Firefighters gained the upper hand against deadly wildfires across southern Europe but warned on Monday that the flames could flare up again with sizzling temperatures and strong winds forecast.
In France, Italy and Spain — the worst affected countries — most of the blazes were extinguished or under control although firefighters remained on alert.
Spain’s Interior Minister Alfredo Perez Rubalcaba said 90 percent of the country was on “maximum alert” for wildfires because of tinder-dry conditions.
“We are facing a bad day because of the heat and wind,” he told reporters.
The national weather office issued an “orange” alert, its second-highest level, for eight Spanish provinces due to scorching temperatures of up to 41 degrees Celsius (106 degrees Fahrenheit).
The continued threat posed by weather conditions was underscored near the Spanish town of Las Hurdes where a blaze thought to be under control flared up overnight due to strong winds, forcing the evacuation of over 500 people.
More than 400 firefighters backed by 13 helicopters and four planes were battling the blaze, which has so far ravaged some 500 hectares (1,200 acres) of pine forest and brush and which local officials believe was deliberately set.
“It is not possible that new flare-ups of the fire arise at the same time at three different places, nobody can understand it,” said the regional government chief of Extremadura, Guillermo Fernandez Vara.
In Greece firefighters took control of a blaze on the island of Zakynthos (Zante) that led coast guards to evacuate about 50 people from a beach late Sunday, although the region remained at risk from strong winds.
French firefighters battled a blaze which has destroyed 3,500 hectares (8,650 acres) of forest and bush since Thursday near Aullene on the Mediterranean island of Corsica.
They poured tonnes of water from aircraft and scoured vegetation from the earth to halt the advance of the flames.
“The fire has been stabilised,” but strong winds were forecast for Tuesday, fire service commander Bruno Maestracci told AFP.
“When the fire advances at high speed as it did up to Saturday, not all the vegetation gets destroyed, and that can lead to a revival” of the flames, he warned.

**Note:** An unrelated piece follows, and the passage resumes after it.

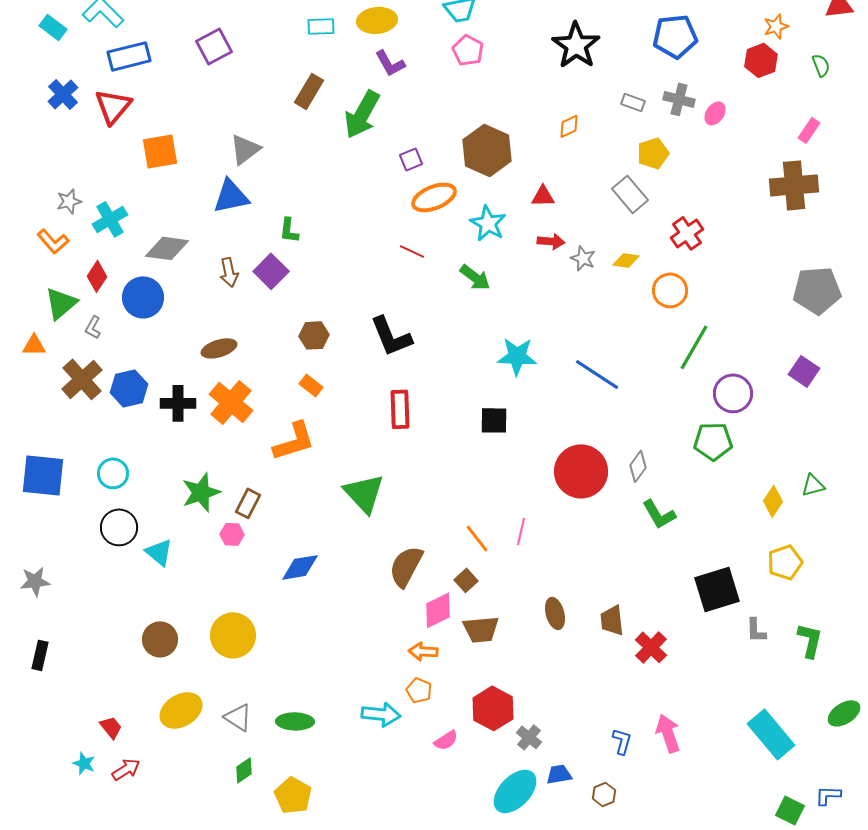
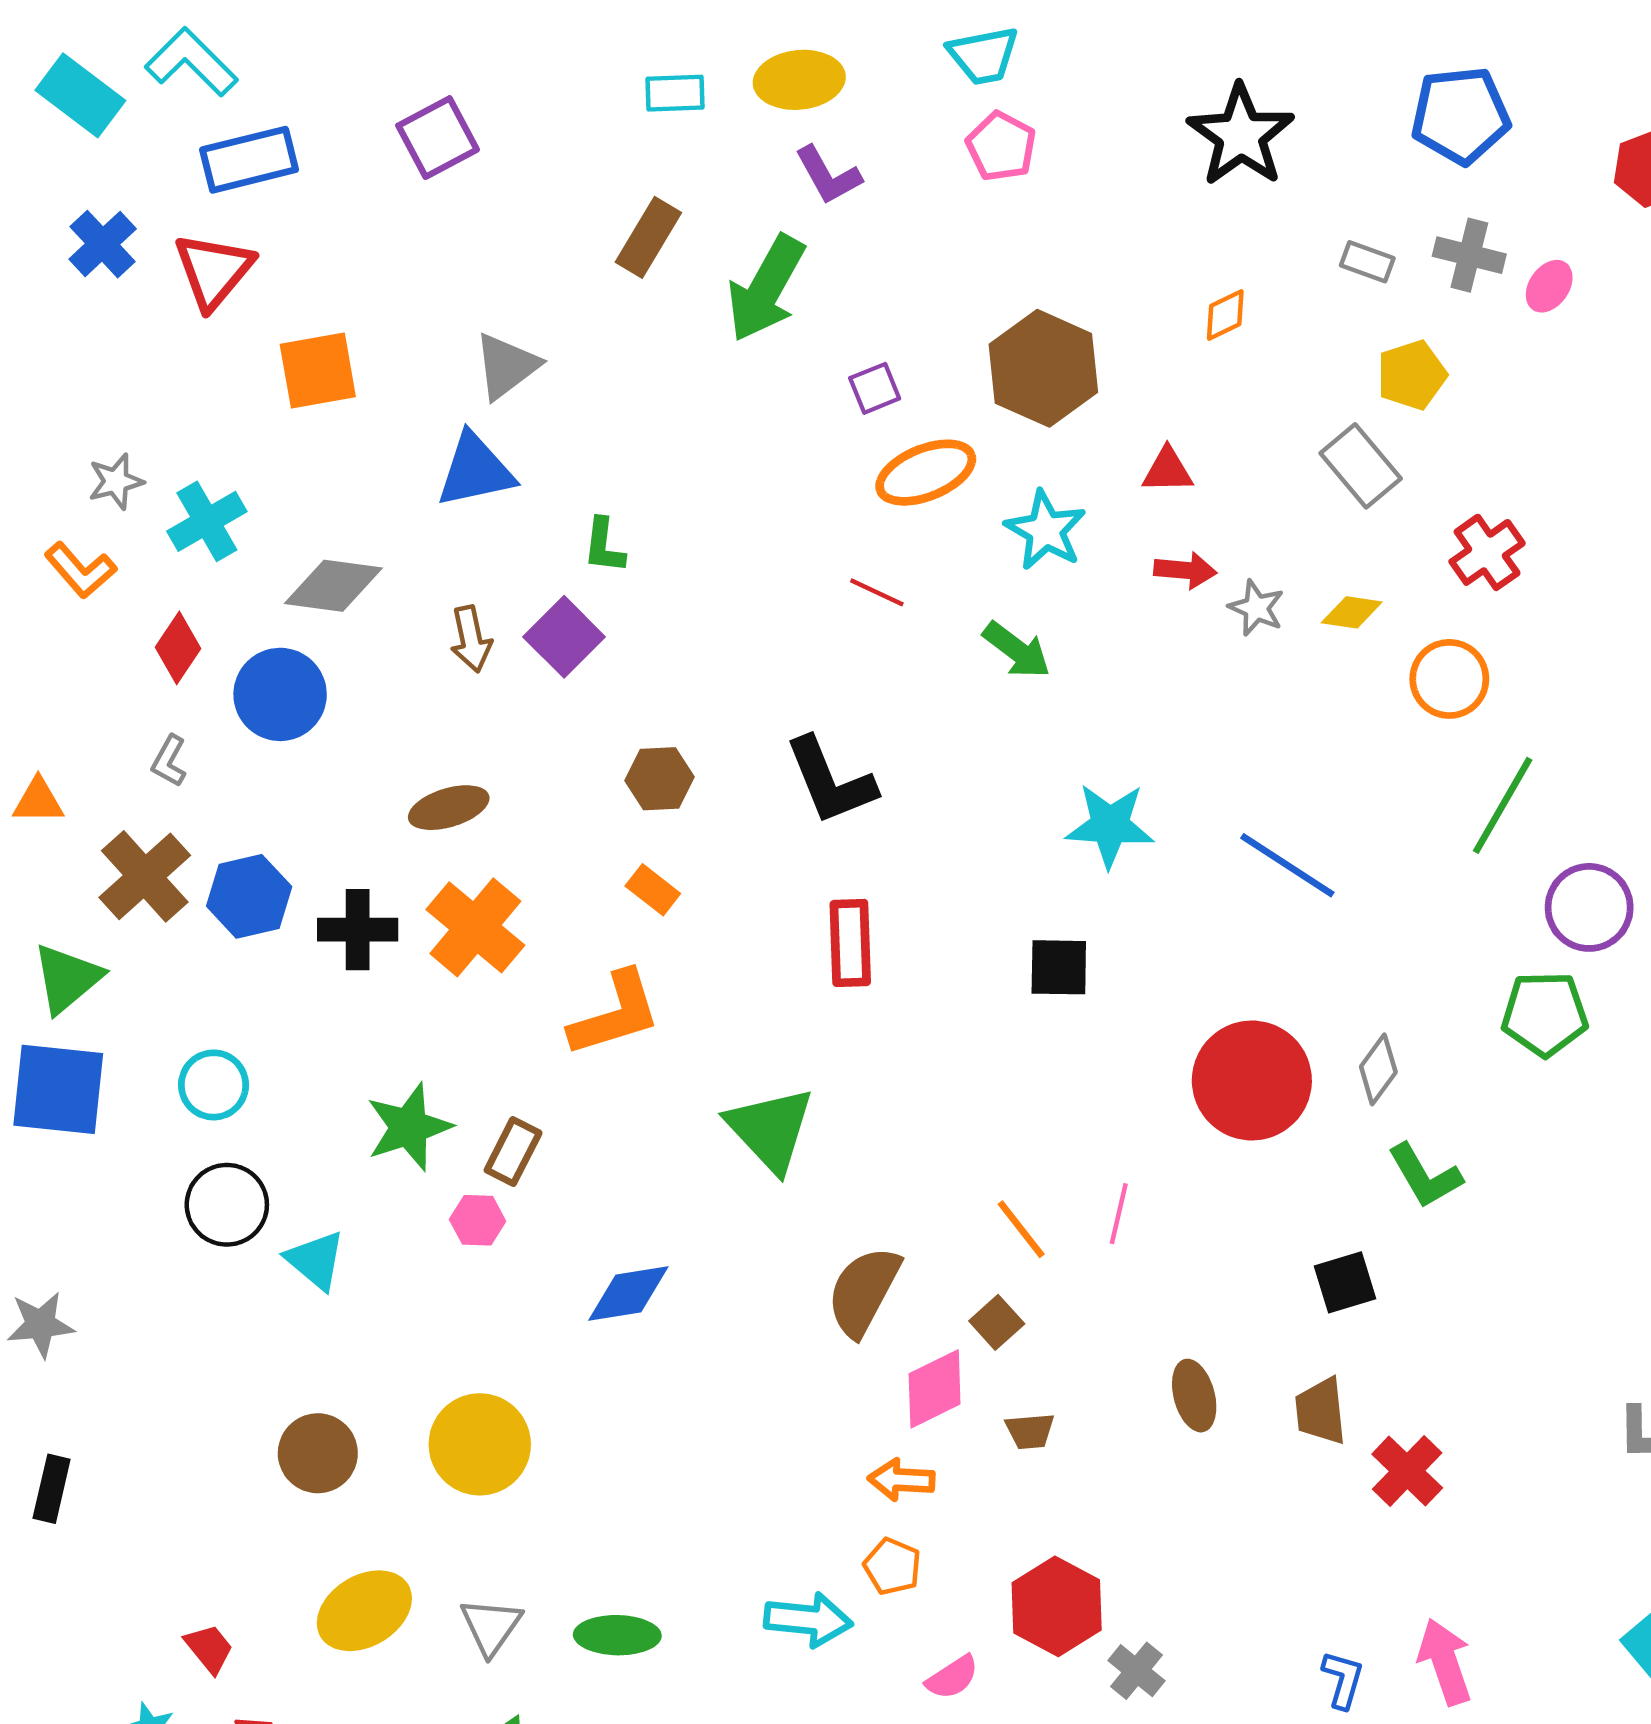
cyan rectangle: (53, 27) -> (80, 95), size x1.4
green triangle: (61, 303) -> (67, 978), moved
black square: (717, 589) -> (1345, 1282), moved, size x0.6
brown trapezoid: (481, 629) -> (1030, 1431), size x0.6
gray triangle: (238, 717) -> (491, 1626), turned 32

Two Corsican farmers, aged 21 and 24, were sentenced Monday to prison terms after admitting to setting five fires in three villages in the Rapale area.
In Italy fires that claimed two lives last week on the island of Sardinia were largely under control Monday, while a blaze in a nature reserve in Sicily was still active, the civil protection service said.
Between 15,000 and 25,000 hectares (37,000 and 61,800 acres) of land have been devastated by the flames and, on Sardinia, initial estimates put property damage at around 80 million euros (114 million dollars).
In Spain wildfires have over the past week devastated over 20,000 hectares (49,400 acres) of land, killed six firefighters and gutted dozens of homes.
In the northeastern region of Aragon, the worst affected with more than 11,700 hectares (29,000 acres) lost to flames over the past week, three fires were under control and firefighters were on the verge of getting the upper hand on three other active blazes, a regional government spokesman said.
Spain has already lost more land to wildfires so far this year than during all of 2008 when around 40,000 hectares (98,800 acres) burned, according to environment ministry figures.
Meanwhile across the Mediterranean in Algeria, firefighters have tamed wildfires which have ravaged thousands of hectares (acres) of wheat and barley and thousands of fruit trees since Wednesday, officials said.
The fires had been fueled by temperatures which soared to 47 degrees Celsius (116 Fahrenheit) in some parts of the north African country but which have since eased slightly.